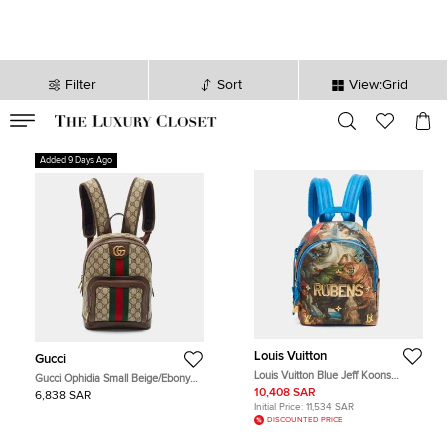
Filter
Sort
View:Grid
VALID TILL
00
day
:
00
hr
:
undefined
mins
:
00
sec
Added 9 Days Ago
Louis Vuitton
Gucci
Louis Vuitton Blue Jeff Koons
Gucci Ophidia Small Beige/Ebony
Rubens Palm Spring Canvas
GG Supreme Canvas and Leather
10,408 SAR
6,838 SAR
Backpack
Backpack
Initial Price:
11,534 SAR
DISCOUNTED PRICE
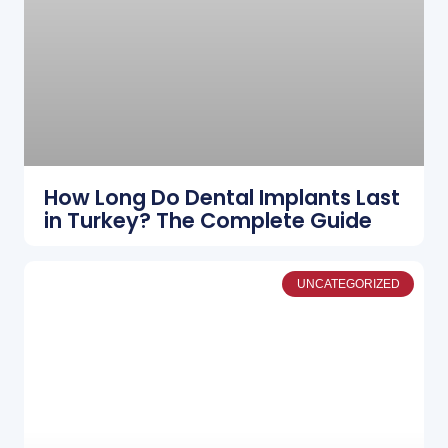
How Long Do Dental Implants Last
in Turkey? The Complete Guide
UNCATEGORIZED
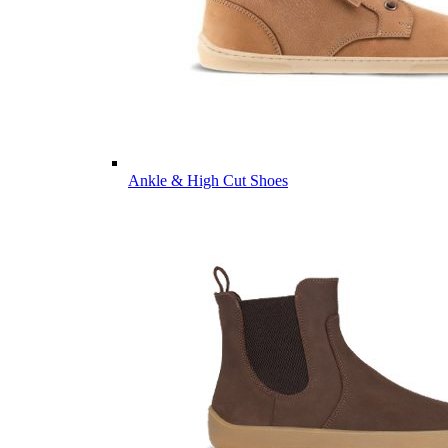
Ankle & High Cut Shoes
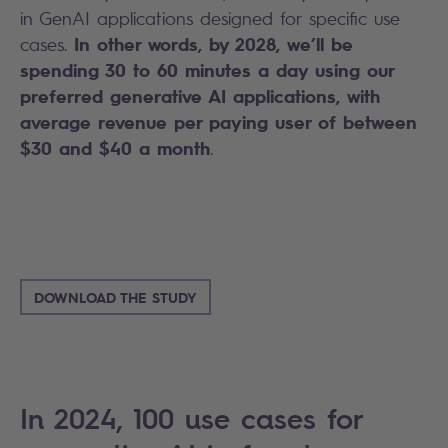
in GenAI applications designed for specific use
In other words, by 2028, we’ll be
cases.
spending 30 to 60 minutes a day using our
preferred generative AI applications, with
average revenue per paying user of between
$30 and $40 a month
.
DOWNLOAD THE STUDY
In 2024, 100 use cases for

----

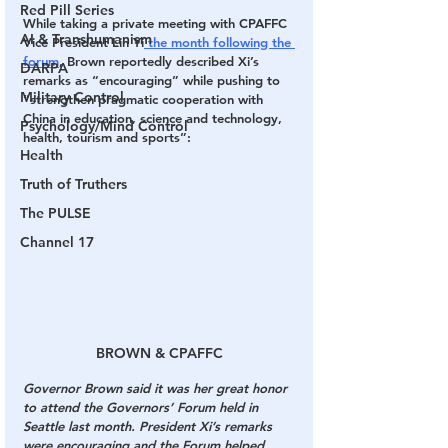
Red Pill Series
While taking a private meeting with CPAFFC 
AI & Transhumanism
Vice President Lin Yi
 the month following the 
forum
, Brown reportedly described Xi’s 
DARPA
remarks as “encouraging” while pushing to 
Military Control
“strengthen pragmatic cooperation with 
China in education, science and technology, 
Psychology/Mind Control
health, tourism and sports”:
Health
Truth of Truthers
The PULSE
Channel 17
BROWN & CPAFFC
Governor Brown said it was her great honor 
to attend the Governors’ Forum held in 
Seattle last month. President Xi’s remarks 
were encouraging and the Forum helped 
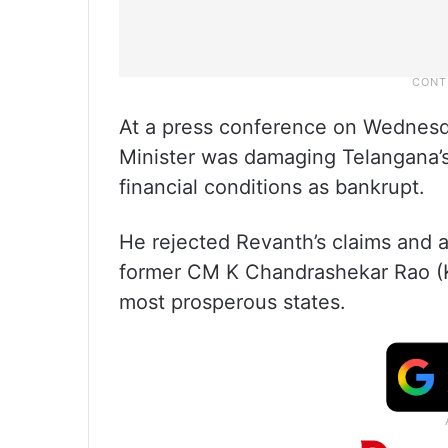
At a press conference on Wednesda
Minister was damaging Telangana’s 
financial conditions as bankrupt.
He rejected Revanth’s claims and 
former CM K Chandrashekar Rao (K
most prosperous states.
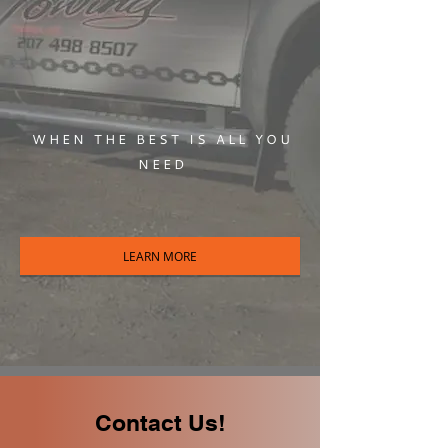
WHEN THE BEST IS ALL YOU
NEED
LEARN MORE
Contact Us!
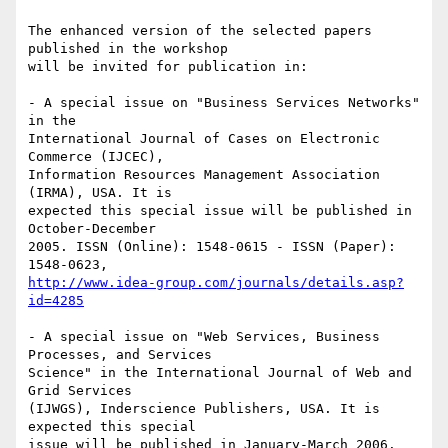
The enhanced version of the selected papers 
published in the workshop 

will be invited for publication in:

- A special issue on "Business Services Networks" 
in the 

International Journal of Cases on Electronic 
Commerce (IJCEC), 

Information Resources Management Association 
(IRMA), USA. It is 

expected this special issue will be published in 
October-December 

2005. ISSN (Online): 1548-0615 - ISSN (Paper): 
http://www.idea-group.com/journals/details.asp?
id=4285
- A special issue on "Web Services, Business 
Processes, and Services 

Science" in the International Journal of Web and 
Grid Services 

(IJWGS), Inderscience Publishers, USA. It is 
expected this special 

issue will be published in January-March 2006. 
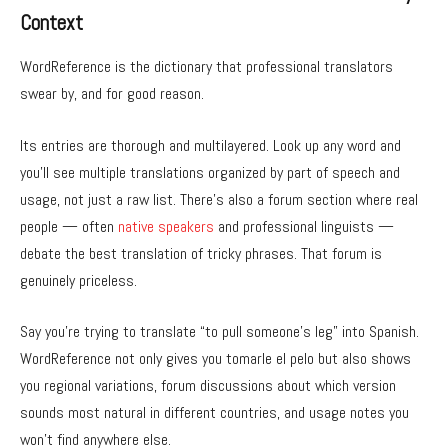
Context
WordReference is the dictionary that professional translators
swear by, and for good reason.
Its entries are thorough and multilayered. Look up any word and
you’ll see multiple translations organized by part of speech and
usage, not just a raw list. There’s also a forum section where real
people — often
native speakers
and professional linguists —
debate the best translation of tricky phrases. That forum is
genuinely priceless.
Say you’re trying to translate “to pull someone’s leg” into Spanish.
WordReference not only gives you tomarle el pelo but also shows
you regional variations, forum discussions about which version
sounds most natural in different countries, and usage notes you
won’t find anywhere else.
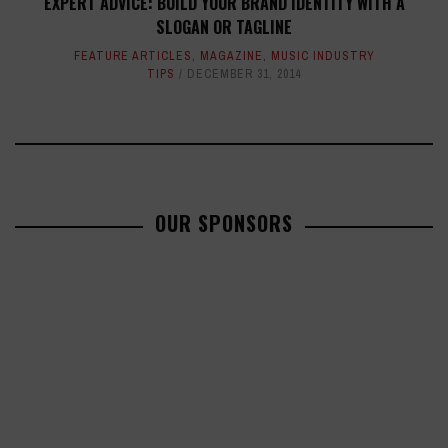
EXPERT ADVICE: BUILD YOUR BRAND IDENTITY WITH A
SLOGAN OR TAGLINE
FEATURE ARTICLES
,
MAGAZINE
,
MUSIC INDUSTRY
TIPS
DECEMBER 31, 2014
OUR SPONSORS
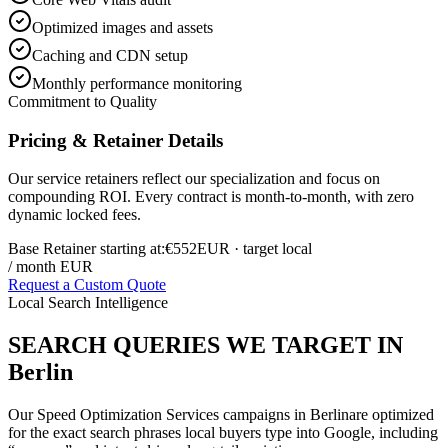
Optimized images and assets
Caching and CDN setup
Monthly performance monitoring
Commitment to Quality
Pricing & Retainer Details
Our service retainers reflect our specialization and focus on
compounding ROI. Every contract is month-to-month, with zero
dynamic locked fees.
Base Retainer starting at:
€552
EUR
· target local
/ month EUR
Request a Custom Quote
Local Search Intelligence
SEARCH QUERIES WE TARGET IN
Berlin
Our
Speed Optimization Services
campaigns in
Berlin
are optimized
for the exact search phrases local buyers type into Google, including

----

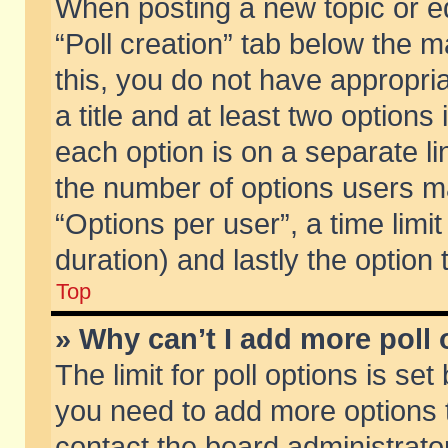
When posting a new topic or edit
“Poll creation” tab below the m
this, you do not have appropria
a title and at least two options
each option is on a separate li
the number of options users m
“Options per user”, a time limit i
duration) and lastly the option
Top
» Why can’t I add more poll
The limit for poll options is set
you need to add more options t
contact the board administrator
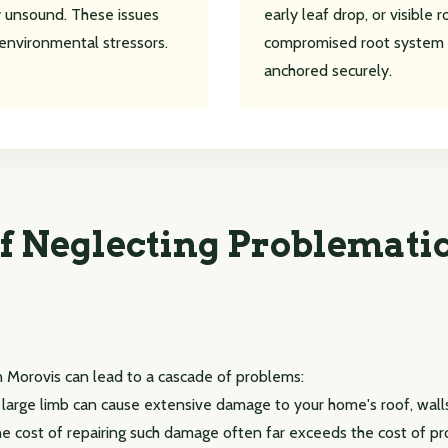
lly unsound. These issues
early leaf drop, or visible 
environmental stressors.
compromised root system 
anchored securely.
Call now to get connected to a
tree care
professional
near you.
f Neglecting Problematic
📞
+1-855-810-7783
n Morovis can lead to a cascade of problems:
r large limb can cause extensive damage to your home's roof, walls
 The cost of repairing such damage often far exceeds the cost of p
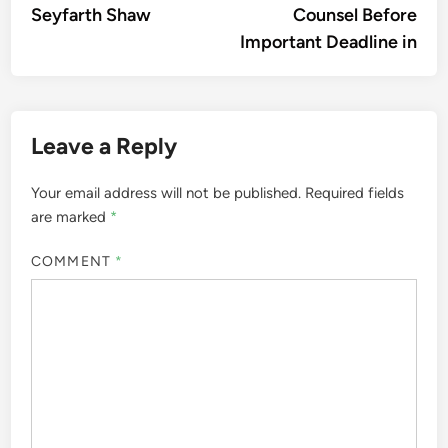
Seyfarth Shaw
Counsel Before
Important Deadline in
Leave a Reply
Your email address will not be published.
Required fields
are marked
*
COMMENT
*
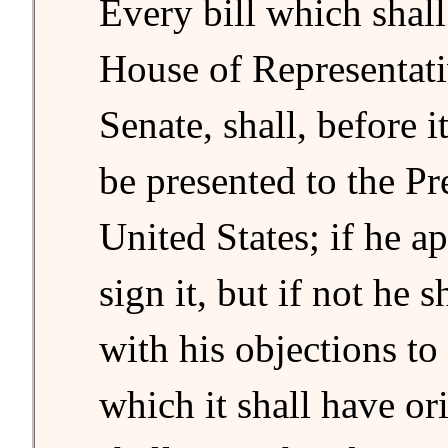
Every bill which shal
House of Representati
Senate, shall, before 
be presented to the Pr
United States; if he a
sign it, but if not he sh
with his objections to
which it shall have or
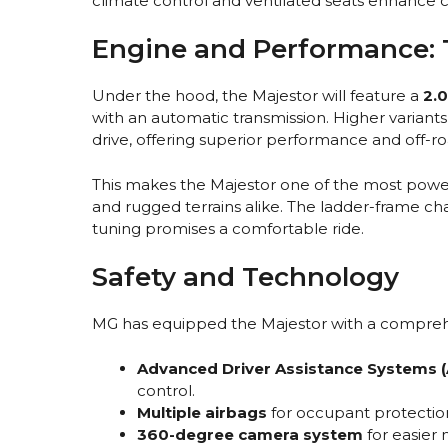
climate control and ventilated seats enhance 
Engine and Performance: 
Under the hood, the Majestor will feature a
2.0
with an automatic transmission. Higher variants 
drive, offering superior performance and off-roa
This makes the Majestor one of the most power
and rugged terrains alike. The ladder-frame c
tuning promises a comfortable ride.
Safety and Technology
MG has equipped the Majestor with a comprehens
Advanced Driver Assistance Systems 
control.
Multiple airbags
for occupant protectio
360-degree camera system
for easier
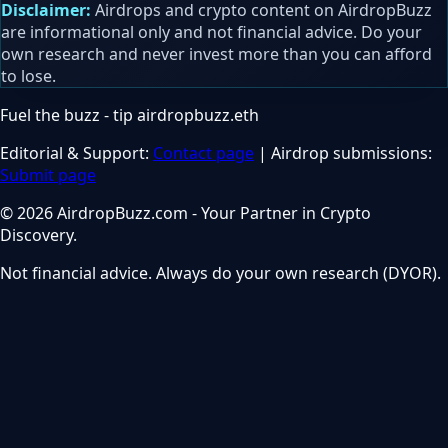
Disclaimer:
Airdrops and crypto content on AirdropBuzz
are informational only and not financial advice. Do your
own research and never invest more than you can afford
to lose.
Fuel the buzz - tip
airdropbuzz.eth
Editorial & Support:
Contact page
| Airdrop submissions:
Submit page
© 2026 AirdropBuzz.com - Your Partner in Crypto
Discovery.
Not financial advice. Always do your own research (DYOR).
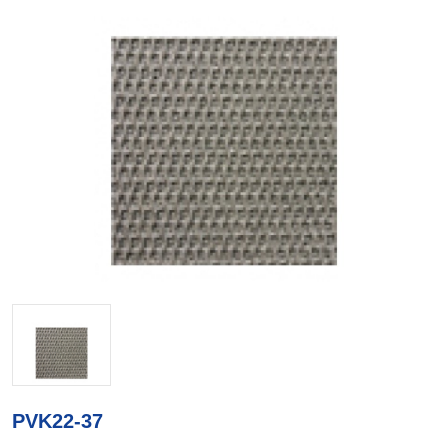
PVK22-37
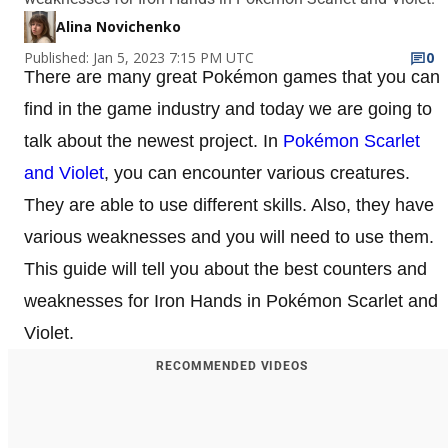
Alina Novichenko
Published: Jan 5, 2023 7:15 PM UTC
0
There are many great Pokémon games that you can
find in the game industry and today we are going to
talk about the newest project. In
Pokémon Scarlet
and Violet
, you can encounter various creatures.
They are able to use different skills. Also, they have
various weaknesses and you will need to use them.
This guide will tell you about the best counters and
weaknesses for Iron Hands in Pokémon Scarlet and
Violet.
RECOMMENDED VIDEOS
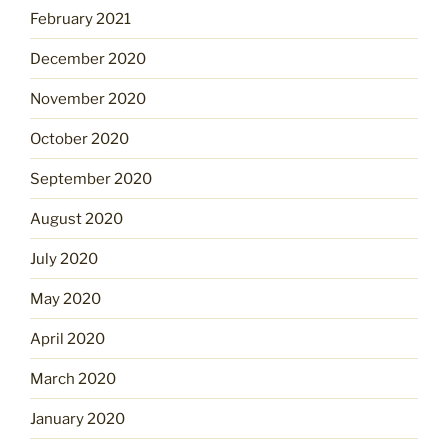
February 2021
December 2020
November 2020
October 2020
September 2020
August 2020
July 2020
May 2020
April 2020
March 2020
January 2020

----

• WHAT THE EXERCISE ASKS
In the listing above, find the line holding "financial conditions as bankrupt." and the line holding "expected this special issue". Reproduce those two lines and all between them exactly, leaving out pictures.

• TASK SOLUTION
financial conditions as bankrupt.
He rejected Revanth’s claims and 
former CM K Chandrashekar Rao (K
most prosperous states.
WHEN THE BEST IS ALL YOU
NEED
LEARN MORE
Contact Us!
The enhanced version of the selected papers 
published in the workshop 

will be invited for publication in:

- A special issue on "Business Services Networks" 
in the 

International Journal of Cases on Electronic 
Commerce (IJCEC), 

Information Resources Management Association 
(IRMA), USA. It is 

expected this special issue will be published in 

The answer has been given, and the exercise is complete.